Data to use:
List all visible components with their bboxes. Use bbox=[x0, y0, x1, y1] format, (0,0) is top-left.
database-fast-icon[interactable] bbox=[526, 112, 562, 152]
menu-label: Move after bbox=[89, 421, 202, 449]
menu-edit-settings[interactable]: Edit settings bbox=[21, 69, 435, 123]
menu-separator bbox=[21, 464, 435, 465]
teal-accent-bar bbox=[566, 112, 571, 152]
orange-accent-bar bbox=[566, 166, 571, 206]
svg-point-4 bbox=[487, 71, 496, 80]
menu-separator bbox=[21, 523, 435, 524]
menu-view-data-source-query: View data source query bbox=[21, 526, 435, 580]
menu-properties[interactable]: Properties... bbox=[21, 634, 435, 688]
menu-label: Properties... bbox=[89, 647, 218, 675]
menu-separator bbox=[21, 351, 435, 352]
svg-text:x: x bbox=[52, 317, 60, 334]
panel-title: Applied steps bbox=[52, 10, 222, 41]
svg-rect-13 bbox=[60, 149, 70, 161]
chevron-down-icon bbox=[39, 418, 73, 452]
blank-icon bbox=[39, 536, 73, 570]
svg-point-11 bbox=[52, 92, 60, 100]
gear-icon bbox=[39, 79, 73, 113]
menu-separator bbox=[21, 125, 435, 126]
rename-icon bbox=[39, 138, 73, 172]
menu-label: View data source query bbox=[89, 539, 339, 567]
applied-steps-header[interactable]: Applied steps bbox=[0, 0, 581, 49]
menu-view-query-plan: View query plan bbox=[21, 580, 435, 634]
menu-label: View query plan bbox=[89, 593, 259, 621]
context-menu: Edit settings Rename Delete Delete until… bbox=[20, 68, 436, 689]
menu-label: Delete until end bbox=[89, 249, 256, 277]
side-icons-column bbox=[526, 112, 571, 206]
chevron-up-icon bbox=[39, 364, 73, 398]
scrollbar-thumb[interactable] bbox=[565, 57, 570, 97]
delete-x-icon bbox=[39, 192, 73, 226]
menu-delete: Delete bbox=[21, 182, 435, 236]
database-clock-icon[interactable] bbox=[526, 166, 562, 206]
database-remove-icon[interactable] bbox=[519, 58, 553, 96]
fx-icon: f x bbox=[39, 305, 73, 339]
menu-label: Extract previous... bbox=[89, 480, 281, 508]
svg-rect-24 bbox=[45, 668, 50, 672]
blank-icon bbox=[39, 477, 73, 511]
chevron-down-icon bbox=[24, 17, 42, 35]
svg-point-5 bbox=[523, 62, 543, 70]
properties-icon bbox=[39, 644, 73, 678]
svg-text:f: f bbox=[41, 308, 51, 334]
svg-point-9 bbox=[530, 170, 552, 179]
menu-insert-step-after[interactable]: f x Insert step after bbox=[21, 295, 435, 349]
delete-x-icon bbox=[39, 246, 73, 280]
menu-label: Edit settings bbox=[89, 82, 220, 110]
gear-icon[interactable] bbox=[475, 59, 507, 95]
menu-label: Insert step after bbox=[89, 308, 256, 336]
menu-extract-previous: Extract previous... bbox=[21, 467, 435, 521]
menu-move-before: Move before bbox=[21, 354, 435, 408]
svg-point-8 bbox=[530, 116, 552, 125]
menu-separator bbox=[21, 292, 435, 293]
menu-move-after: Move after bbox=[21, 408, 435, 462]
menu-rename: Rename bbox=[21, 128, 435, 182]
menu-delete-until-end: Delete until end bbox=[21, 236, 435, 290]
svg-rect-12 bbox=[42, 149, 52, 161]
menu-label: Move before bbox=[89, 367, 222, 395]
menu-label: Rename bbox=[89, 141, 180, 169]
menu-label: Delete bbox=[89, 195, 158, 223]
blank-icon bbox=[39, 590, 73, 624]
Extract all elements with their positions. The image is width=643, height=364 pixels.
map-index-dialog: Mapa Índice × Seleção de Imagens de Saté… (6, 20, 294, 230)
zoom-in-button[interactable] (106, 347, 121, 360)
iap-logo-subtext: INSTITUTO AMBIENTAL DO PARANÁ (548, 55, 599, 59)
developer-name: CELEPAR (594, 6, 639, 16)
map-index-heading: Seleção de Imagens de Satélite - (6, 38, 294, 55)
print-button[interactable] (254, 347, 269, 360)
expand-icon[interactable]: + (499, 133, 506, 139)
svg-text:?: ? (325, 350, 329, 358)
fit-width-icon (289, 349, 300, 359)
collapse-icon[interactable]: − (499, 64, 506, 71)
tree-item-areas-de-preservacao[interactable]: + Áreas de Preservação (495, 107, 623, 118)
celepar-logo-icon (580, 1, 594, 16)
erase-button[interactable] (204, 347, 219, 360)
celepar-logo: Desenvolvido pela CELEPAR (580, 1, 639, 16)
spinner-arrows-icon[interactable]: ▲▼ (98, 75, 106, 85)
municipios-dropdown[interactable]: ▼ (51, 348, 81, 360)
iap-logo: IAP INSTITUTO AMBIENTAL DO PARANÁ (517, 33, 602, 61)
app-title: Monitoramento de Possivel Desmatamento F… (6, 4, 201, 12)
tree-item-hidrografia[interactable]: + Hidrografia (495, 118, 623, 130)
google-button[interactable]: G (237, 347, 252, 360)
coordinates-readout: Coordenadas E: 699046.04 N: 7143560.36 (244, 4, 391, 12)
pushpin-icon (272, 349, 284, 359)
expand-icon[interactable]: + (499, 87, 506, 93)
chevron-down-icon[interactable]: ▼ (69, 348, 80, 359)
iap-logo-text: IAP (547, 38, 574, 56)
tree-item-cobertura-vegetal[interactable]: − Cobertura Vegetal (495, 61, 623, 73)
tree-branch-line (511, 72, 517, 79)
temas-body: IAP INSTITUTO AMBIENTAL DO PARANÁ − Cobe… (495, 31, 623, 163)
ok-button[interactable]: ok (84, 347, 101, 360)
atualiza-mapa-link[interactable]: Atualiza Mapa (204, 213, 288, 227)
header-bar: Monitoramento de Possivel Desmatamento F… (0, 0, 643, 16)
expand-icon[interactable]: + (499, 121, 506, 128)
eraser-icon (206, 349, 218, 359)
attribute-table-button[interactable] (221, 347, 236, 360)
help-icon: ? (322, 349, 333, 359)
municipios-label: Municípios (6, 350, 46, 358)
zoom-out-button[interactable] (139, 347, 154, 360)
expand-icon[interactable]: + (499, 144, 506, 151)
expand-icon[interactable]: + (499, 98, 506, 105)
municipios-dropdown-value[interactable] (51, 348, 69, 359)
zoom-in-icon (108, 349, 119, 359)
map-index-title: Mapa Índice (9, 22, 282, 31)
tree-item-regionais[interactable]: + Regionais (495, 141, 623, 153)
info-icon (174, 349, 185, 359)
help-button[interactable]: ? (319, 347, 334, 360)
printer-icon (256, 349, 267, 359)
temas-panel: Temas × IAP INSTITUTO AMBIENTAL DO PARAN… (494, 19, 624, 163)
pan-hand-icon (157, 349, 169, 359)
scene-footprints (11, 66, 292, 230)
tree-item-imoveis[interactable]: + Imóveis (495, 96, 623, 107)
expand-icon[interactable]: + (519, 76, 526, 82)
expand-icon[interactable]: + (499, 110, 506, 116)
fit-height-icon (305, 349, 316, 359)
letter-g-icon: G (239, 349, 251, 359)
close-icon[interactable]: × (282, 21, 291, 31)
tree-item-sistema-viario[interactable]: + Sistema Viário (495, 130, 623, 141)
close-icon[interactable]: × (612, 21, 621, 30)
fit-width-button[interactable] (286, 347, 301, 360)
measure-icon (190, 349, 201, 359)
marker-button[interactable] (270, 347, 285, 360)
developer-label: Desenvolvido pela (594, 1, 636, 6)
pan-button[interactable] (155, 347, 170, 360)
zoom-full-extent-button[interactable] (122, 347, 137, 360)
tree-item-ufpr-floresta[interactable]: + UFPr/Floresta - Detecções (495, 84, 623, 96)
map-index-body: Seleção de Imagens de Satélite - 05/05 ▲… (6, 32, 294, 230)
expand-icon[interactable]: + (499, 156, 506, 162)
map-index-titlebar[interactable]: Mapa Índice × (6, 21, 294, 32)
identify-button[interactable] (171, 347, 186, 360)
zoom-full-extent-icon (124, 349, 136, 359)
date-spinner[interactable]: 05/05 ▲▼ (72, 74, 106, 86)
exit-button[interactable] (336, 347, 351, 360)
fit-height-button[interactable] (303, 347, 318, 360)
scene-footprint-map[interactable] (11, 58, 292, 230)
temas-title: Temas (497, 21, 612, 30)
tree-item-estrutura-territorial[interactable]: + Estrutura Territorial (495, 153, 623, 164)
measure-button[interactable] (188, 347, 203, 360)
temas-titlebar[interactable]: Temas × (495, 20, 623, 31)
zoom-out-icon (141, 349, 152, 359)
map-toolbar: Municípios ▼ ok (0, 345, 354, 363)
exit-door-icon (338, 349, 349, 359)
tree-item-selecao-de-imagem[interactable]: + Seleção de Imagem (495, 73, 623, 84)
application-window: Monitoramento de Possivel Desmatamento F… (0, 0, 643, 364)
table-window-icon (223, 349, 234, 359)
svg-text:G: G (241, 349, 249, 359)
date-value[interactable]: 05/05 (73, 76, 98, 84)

Task: Each line of the material that holds the string "scene" counts once; give the total alone.

Finished task: 2